Hazardous waste that lies buried under ice at an abandoned military camp on the Greenland Ice Sheet, is threatening to raise its ugly head due to climate warming.
A recent study conducted by scientists from York University, which was published in the scientific journal Geophysical Research Letters, has revealed legacy hazardous waste dating back to the Cold War era was abandoned at Camp Century — a top-secret military site used for determining the feasibility of using the Arctic as a base for firing nuclear weapons during the Cold War, known as ‘Project Iceworm‘ — 50 years ago. When the base was decommissioned in the late 1960s, the hazardous waste and infrastructure were simply left behind, with the assumption that all trace of the camp would be obliterated by snow, which would entomb the site in ice for eternity. But now atmospheric warming is causing the Greenland Ice Sheet to melt, threatening to expose the hazardous waste entombed within, posing yet another climate-related challenge.
“Two generations ago, people were interring waste in different areas of the world, and now climate change is modifying those sites,” said William Colgan, a climate and glacier scientist at York University and lead author of the new study. “It’s a new breed of climate change challenge we have to think about.”
The Arctic is bearing the brunt of climate change and has experienced more warming than anywhere else on Earth. This new study has revealed that the section of the Greenland Ice Sheet that covers this entombed military base could begin melting towards the end of this century. If this happens, the military camp will once again be exposed, and rather than being encased within the ice for eternity as both the United States and Danish government had assumed, any hazardous waste remaining on site — including chemical, nuclear or biological waste — could be released back into the environment where it would threaten the environmental integrity of surrounding ecosystems.
“When we looked at the climate simulations, they suggested that rather than perpetual snowfall, the site could transition from having a buildup of snow to having primarily melting conditions as early as 2090,” Colgan said. “Once the site transitions from net snowfall to net melt, it’s only a matter of time before the wastes melt out; it becomes irreversible.”
What Type of Hazardous Waste Lies Buried Under the Ice?
After analyzing historical US military records, the researchers estimate that Camp Century’s waste dump covers an area measuring 55 hectares — equivalent to roughly 100 rugby fields, and contains a variety of hazardous waste that could potential pose an environmental risk, including:
- Diesel fuel — it is estimated that around 200,000 litres of diesel remains on site — enough fuel to drive a vehicle around the world 80 times
- Wastewater — there is an estimated 240,000 litres of wastewater remaining on site, including sewage
- The researchers speculate that the site may also contain polychlorinated biphenyls (PCBs), toxic contaminants used in construction materials that were typically used in that era, which pose a health risk to humans
- Radioactive coolant used for the nuclear generator
According to Colgan, this hazardous waste poses far more than just a trivial environmental hazard. When, not if, the ice sheet melts, these contaminants could make their way into the ocean, where they have the potential to harm marine ecosystems.
James White, a climatologist from the University of Colorado in Boulder who is not associated with the study, shares Colgan’s sentiments and feels it is unrealistic to assume that waste can be buried under ice forever.
“The question is whether it’s going to come out in hundreds of years, in thousands of years, or in tens of thousands of years,” White said. “This stuff was going to come out anyway, but what climate change did was press the gas pedal to the floor and say, ‘it’s going to come out a lot faster than you thought’.”

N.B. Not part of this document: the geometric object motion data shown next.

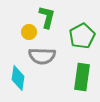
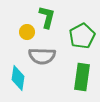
yellow circle: moved 2 px left
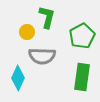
cyan diamond: rotated 15 degrees clockwise
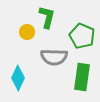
green pentagon: rotated 20 degrees counterclockwise
gray semicircle: moved 12 px right, 1 px down
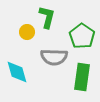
green pentagon: rotated 10 degrees clockwise
cyan diamond: moved 1 px left, 6 px up; rotated 40 degrees counterclockwise
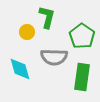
cyan diamond: moved 3 px right, 3 px up
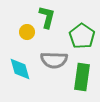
gray semicircle: moved 3 px down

Who is Responsible for the Environmental Clean-up?
According to Jessica Green, a political scientist from New York University who specializes in international environmental law, in order to prevent future hazardous waste, current international laws clearly outline the responsibilities and liabilities associated with the disposal of hazardous waste. However, when it comes to legacy waste that is already discarded, the laws tend to be a bit more fuzzy. In this case, where the impact of climate change on abandoned waste was not even considered during the construction of the base (climate change was not an issue back then), a legacy of politically ambiguous hazardous waste has been left in its wake. But as this was a joint undertaking between the US and Denmark, who exactly is responsible for the clean-up and environmental remediation at the site? Camp Century was essentially a US military base built on Danish territory (Greenland) which is now effectively self-governed. As such, when this hazardous waste does eventually surface, the issue could become a proverbial political hot potato, with nobody stepping up to take responsibility. This case clearly illustrates the importance of disposing of hazardous waste in a responsible manner, rather than leaving it in-situ in the hope that it will remain buried forever.